Introduction
Serve Africa is providing employment training in agriculture and agribusiness to young adults residing in the Casamance region of Senegal through the organization’s signature programme, the Casamance Youth Agricultural Project (CYAP).
Our activities target young adults between ages 20 and 35 years who demonstrate an entrepreneurial spirit. Our interventions are three-fold:
- Agricultural Training Modules—Serve Africa provides 250 hours of agricultural training during a 10-month period. The participants learn agricultural techniques that include organic agriculture and irrigation systems; maintenance of soil fertility; horticulture; compost techniques; crop protection; climate change resilience; and agro-forestry.
- Business Mentorship Programme—Participants take part in weekly management and agribusiness trainings facilitated by entrepreneurs operating in the Casamance region and business professors from local universities.

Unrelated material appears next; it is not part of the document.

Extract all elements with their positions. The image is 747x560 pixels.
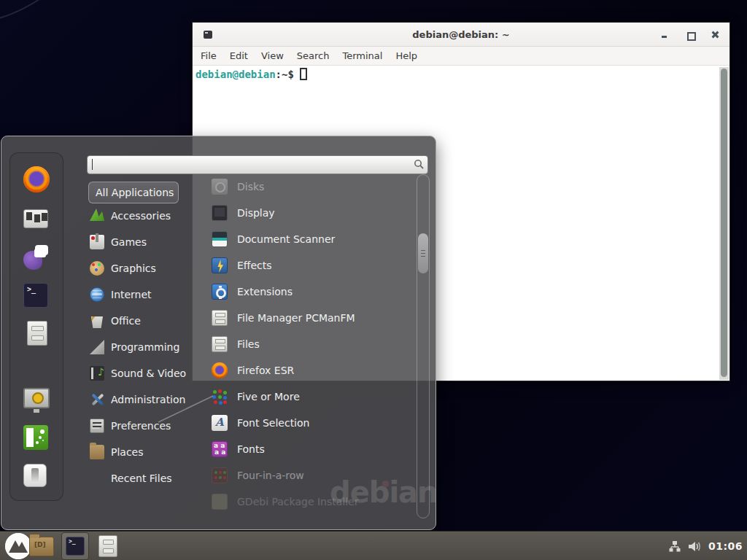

- Youth-Led Farming Cooperative—The cooperative facilitates access to and management of natural resources such as land and water. It also helps farmers to have more leverage when negotiating with agricultural merchants and wholesalers on seeds, fertilizers, and agricultural equipment.
Project History
The Casamance region of Senegal, with its rich soil and long history of small-scale agriculture, has the potential to become the breadbasket of the country, providing food and economic opportunities within the region and beyond.
However, the continuation of a 30-year-long conflict in the Casamance Region has restricted economic and infrastructure investments, which has led to a high unemployment rate, especially among the region’s young adults.

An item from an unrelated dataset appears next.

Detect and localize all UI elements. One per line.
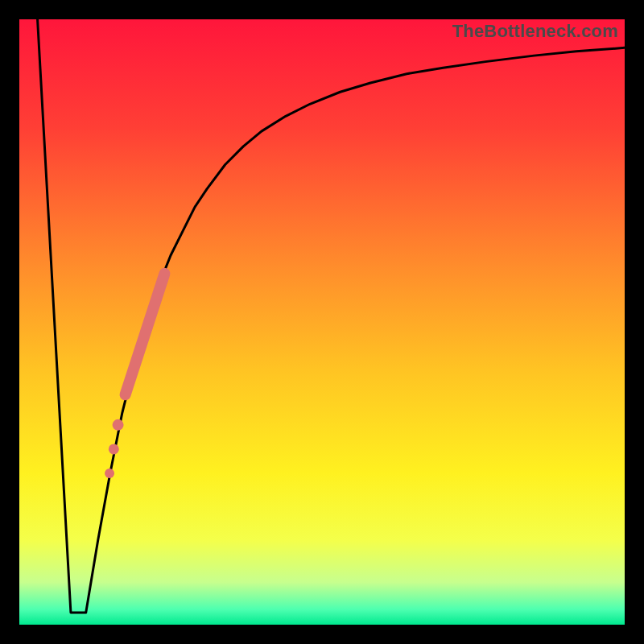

In response to this crisis, Serve Africa’s leadership team, in partnership with Senegalese funders and public officials, launched CYAP and welcomed the 30 participants of its inaugural class in 2014.
The organization targets young adults who come from rural villages within two hours of Ziguinchor and are at high risk for rebel recruitment in the ongoing civil conflict in the Casamance.
When they are presented with the opportunity to have gainful, legal employment that would use their skills and improve rather than detract from their communities, Casamance youth, when surveyed, universally stated they would prefer to work rather than fight.
Serve Africa is the brainchild of Haitian-American Social Entrepreneur, Kody Emmanuel. Mr Emmanuel first visited Senegal in the fall of 1998. It was a time of increased economic panic in the country that saw thousands of young Senegalese farmers abandon their family farms to explore more viable economic opportunities in the Senegalese capital of Dakar and in Western Europe.
The economic situation for young Senegalese farmers has only gotten more precarious in recent years with the encroachment of the Sahara Desert in the north of the country, unpredictable rain patterns all over the country, and a low-level civil conflict in the Casamance.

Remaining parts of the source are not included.